→ **Aim of the exercise**
For the records below, output word for word the lines from the one with "Adreces i telèfons" up to and including the one with "区让消费者与游戏厂商进行更直接地连接。在这里，消费者可". No pictures.

#####

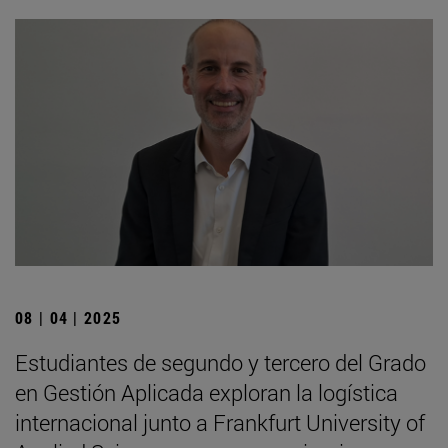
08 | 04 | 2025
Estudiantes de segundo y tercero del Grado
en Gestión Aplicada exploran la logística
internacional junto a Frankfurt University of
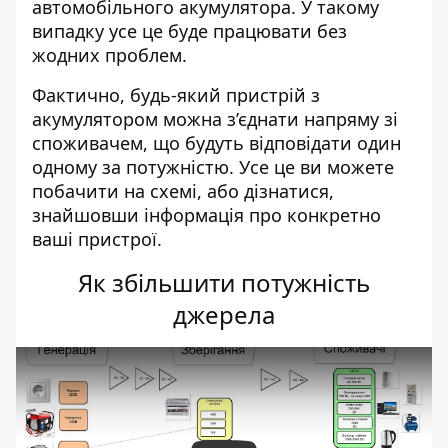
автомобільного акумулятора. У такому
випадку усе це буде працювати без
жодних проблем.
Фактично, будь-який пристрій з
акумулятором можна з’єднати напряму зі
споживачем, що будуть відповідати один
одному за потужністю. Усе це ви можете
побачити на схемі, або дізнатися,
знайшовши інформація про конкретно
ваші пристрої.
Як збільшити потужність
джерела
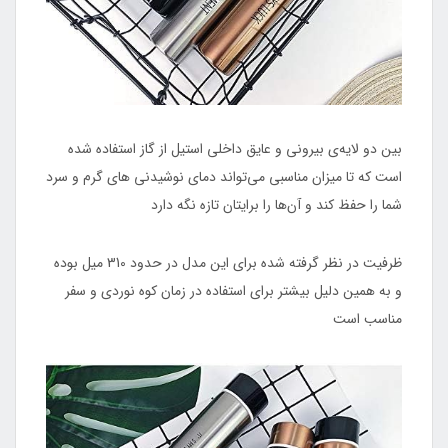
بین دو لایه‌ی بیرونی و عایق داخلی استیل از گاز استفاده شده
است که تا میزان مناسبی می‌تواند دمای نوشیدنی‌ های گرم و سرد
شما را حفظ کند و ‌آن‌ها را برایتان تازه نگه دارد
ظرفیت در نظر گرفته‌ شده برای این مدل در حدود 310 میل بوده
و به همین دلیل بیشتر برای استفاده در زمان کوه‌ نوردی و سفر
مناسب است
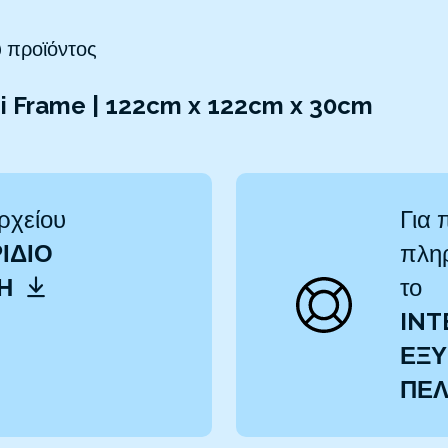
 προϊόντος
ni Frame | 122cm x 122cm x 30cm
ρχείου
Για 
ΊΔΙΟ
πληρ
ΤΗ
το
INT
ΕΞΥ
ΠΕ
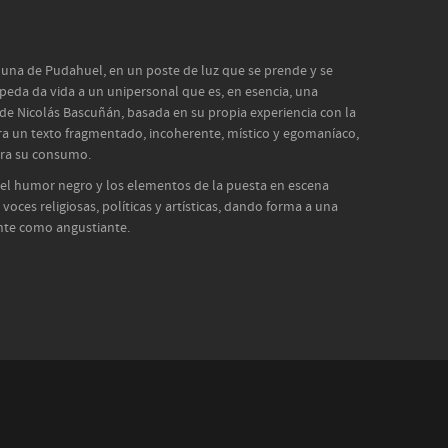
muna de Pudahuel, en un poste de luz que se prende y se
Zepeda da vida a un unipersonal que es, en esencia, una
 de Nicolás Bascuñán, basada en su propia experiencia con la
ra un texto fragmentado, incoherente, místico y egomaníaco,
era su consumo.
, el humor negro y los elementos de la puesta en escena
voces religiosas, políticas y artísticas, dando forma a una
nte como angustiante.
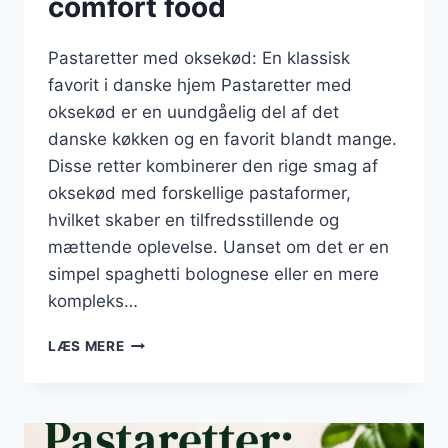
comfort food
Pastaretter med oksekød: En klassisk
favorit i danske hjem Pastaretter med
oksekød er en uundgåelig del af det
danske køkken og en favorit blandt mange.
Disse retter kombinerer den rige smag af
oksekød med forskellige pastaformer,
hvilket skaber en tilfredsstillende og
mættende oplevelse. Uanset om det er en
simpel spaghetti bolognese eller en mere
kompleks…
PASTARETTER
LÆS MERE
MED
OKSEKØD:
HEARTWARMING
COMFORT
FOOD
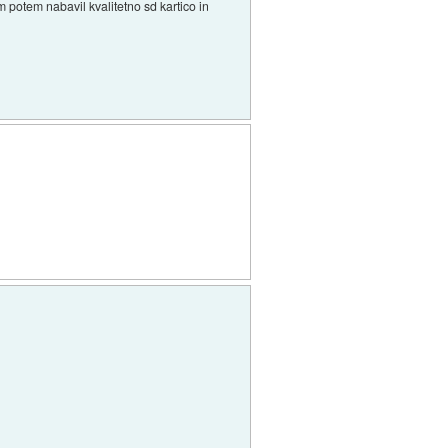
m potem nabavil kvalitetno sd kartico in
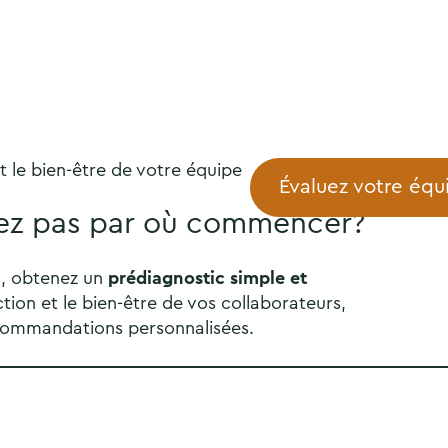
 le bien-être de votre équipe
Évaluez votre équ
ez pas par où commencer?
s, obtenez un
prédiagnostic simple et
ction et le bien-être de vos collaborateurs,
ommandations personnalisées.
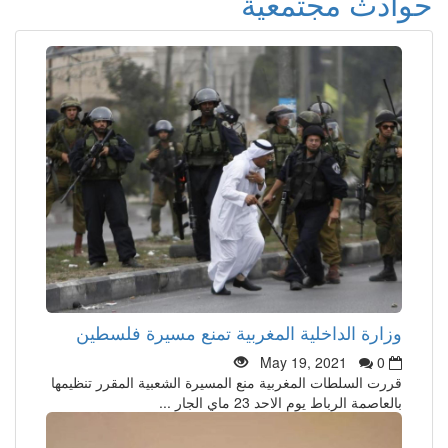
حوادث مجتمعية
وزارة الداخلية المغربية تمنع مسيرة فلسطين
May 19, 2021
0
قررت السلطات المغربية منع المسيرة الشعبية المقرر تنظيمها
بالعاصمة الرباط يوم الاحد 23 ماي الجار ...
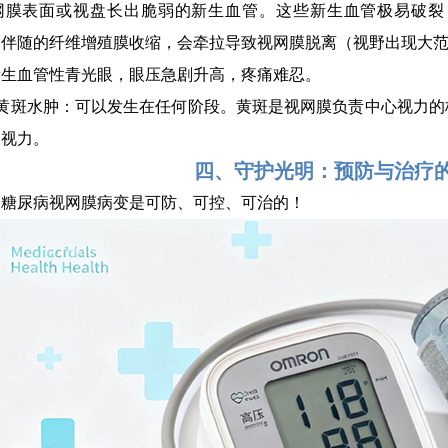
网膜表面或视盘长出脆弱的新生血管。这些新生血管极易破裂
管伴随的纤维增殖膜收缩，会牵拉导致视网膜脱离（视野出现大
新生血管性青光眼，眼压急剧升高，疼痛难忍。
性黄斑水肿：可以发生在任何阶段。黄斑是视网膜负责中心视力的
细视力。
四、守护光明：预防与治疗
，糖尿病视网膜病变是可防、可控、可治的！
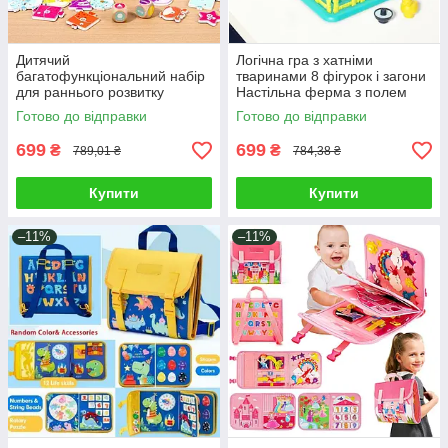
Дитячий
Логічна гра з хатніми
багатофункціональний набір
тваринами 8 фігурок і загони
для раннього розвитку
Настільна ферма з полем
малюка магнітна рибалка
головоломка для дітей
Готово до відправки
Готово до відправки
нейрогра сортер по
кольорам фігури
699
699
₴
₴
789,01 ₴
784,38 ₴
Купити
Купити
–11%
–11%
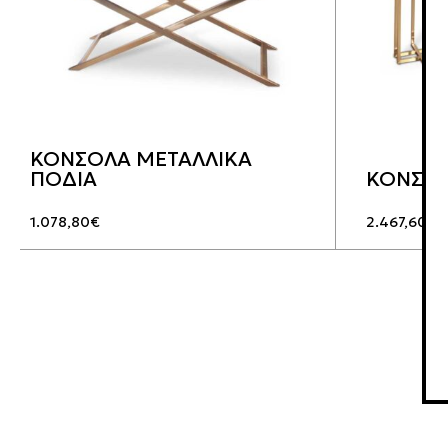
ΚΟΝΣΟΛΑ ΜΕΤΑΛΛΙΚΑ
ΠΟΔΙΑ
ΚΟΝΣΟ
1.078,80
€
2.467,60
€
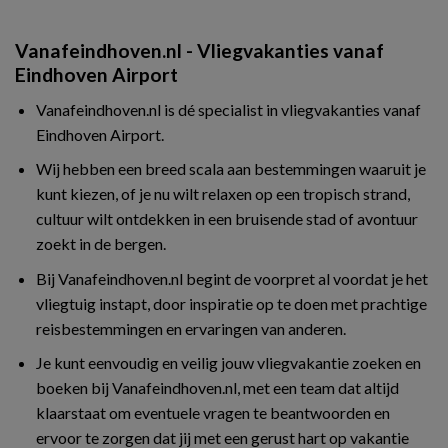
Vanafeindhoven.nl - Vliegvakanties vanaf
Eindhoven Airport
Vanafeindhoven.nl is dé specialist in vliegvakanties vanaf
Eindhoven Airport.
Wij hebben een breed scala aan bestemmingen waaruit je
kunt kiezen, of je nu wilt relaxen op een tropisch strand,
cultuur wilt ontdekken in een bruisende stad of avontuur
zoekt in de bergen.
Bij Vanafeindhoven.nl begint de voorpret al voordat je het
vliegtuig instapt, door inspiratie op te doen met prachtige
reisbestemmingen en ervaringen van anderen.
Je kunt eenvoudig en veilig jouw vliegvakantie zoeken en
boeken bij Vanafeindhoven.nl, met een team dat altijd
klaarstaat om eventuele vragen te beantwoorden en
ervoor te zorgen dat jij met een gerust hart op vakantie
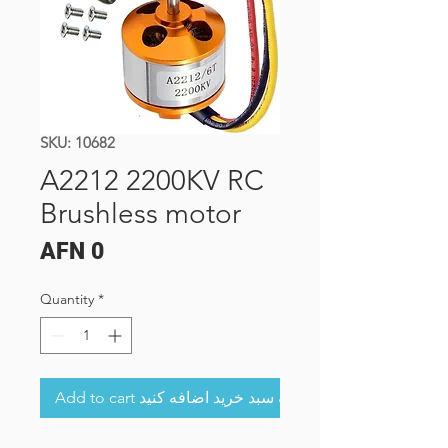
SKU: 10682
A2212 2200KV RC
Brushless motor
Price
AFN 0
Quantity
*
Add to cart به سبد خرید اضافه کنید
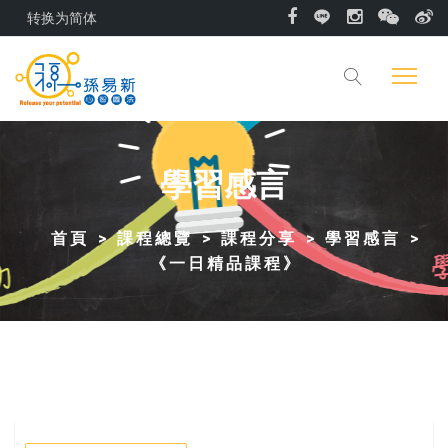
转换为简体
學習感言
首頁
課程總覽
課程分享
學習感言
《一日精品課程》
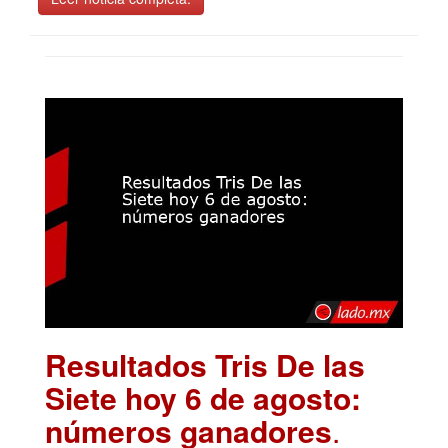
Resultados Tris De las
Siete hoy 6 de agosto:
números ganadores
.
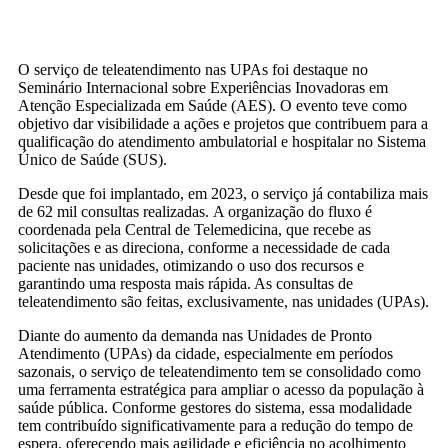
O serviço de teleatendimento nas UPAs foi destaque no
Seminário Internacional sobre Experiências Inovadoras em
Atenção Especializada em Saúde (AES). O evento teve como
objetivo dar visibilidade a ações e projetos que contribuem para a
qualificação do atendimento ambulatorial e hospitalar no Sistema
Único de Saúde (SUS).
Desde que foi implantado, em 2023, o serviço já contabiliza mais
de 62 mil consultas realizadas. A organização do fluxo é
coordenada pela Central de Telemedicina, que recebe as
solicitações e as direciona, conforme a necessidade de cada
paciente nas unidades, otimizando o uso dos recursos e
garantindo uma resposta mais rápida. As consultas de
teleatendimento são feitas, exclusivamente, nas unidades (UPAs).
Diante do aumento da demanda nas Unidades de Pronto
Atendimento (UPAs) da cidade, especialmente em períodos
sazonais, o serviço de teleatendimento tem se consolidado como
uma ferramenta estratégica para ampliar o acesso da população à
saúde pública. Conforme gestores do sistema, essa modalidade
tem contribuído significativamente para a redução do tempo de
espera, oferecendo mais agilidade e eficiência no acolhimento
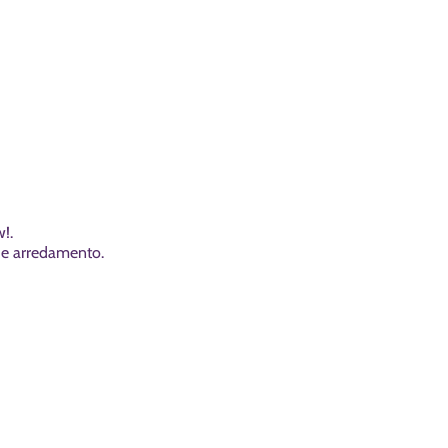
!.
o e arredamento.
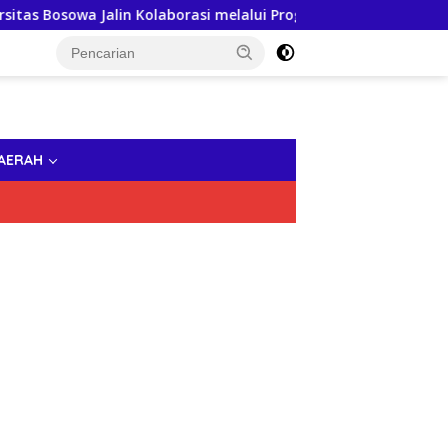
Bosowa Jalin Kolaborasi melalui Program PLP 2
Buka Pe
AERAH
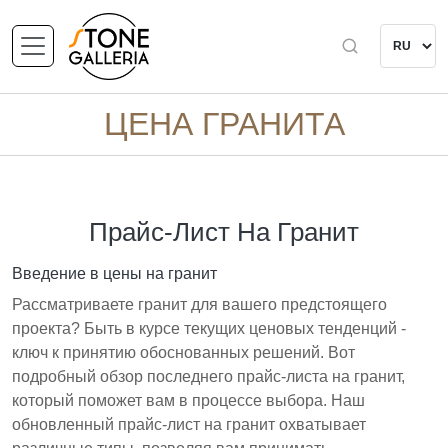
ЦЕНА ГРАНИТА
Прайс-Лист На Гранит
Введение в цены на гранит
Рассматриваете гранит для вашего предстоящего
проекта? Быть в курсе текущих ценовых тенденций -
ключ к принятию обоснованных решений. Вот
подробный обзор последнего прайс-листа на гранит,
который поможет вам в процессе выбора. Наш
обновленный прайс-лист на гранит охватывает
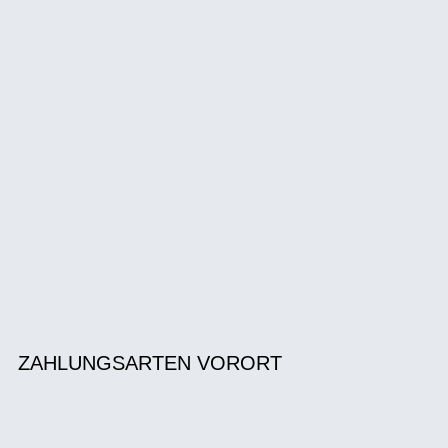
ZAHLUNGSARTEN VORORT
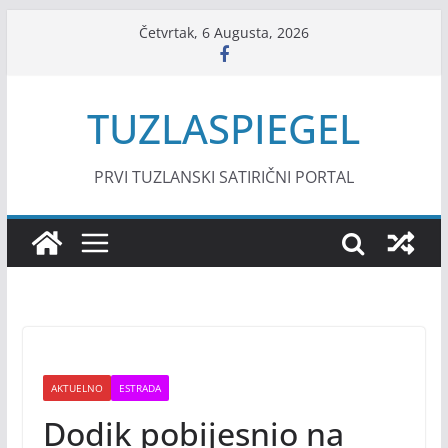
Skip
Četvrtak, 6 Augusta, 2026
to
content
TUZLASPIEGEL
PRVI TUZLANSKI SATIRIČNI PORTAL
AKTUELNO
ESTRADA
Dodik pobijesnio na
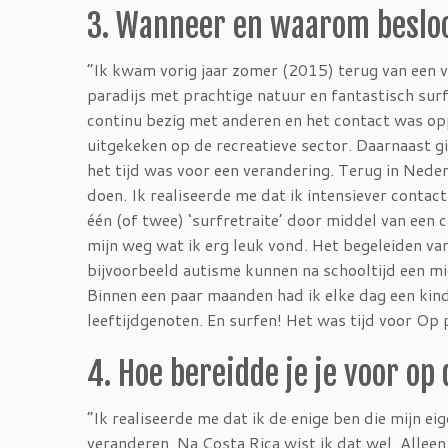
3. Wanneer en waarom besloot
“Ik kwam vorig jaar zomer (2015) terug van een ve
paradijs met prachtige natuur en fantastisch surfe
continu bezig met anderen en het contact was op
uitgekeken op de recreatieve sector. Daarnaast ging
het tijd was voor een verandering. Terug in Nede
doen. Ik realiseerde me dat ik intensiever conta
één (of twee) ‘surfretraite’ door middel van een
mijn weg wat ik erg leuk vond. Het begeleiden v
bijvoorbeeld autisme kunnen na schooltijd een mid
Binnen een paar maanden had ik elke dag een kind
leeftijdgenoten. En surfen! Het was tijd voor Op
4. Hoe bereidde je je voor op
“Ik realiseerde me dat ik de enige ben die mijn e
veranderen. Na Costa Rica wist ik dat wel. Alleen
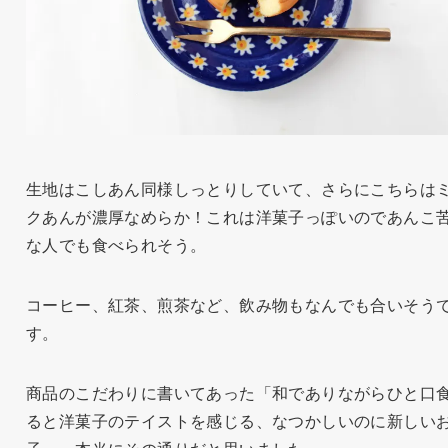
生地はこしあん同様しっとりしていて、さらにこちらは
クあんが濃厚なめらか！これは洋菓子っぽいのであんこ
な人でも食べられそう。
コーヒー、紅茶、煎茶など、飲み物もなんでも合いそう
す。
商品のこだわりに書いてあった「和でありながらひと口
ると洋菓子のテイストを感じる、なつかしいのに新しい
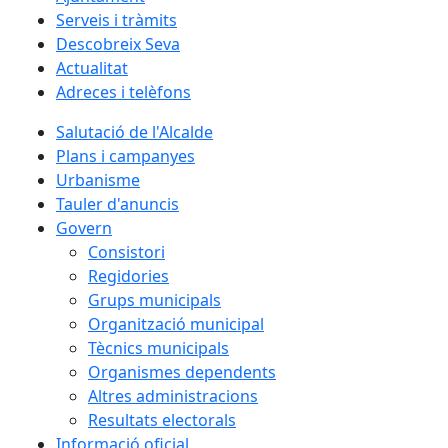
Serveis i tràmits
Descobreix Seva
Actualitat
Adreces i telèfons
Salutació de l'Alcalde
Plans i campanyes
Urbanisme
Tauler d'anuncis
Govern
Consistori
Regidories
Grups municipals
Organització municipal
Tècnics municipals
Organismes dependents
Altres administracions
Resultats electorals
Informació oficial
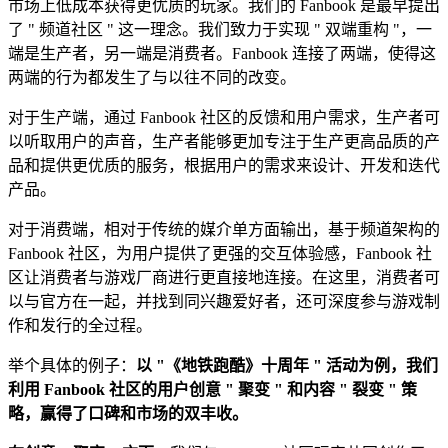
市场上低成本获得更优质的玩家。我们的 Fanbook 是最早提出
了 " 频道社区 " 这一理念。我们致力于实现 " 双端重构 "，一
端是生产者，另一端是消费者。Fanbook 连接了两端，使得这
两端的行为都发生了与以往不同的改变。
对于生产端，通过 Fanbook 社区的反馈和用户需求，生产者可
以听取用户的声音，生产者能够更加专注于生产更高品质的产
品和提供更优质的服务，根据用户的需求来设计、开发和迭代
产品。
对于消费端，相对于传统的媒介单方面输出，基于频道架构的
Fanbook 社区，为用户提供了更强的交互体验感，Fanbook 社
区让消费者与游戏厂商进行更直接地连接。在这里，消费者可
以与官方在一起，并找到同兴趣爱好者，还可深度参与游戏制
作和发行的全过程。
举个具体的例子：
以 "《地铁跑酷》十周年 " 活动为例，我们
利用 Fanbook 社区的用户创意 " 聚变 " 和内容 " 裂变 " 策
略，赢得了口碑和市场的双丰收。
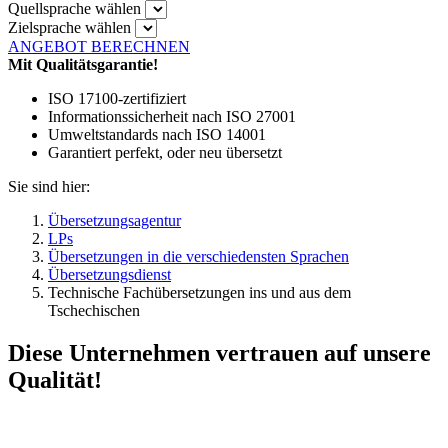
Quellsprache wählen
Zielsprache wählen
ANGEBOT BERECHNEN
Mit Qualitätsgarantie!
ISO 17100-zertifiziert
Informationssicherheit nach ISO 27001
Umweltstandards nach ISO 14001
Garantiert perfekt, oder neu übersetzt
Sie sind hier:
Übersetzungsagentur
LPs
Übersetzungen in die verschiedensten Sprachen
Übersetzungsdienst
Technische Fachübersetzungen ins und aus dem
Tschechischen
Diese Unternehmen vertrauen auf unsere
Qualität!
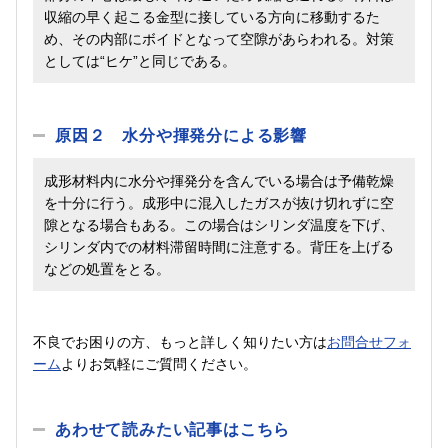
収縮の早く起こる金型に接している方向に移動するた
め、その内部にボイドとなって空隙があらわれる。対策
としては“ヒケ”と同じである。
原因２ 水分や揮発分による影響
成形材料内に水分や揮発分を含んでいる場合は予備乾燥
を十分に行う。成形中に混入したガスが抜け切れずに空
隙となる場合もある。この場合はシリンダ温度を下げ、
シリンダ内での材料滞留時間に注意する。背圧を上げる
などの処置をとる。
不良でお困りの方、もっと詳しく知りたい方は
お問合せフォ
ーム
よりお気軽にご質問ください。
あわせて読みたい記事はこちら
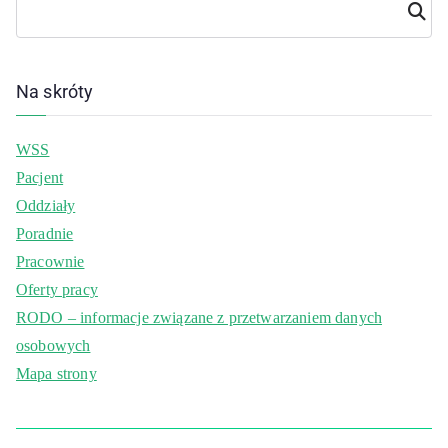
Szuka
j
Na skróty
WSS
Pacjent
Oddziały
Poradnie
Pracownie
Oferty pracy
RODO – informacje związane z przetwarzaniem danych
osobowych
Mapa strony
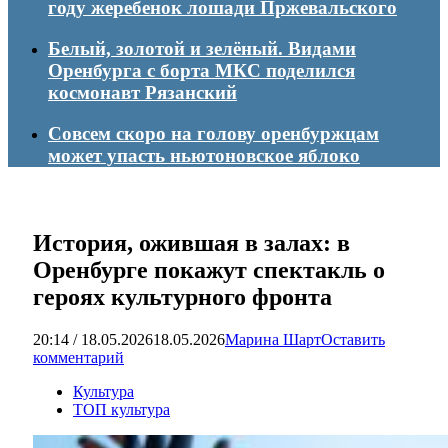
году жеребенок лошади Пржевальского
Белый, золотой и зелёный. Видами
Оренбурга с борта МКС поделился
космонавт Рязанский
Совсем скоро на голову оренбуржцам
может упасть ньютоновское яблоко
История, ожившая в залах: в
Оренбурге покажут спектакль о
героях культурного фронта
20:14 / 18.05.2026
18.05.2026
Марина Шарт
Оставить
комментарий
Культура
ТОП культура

#####

→ **Result for this task**
Adreces i telèfons
Salutació de l'Alcalde
Plans i campanyes
Urbanisme
Tauler d'anuncis
Govern
Consistori
Regidories
Grups municipals
Organització municipal
Tècnics municipals
Organismes dependents
Altres administracions
Resultats electorals
Informació oficial
市场上低成本获得更优质的玩家。我们的 Fanbook 是最早提出
了 " 频道社区 " 这一理念。我们致力于实现 " 双端重构 "，一
端是生产者，另一端是消费者。Fanbook 连接了两端，使得这
两端的行为都发生了与以往不同的改变。
对于生产端，通过 Fanbook 社区的反馈和用户需求，生产者可
以听取用户的声音，生产者能够更加专注于生产更高品质的产
品和提供更优质的服务，根据用户的需求来设计、开发和迭代
产品。
对于消费端，相对于传统的媒介单方面输出，基于频道架构的
Fanbook 社区，为用户提供了更强的交互体验感，Fanbook 社
区让消费者与游戏厂商进行更直接地连接。在这里，消费者可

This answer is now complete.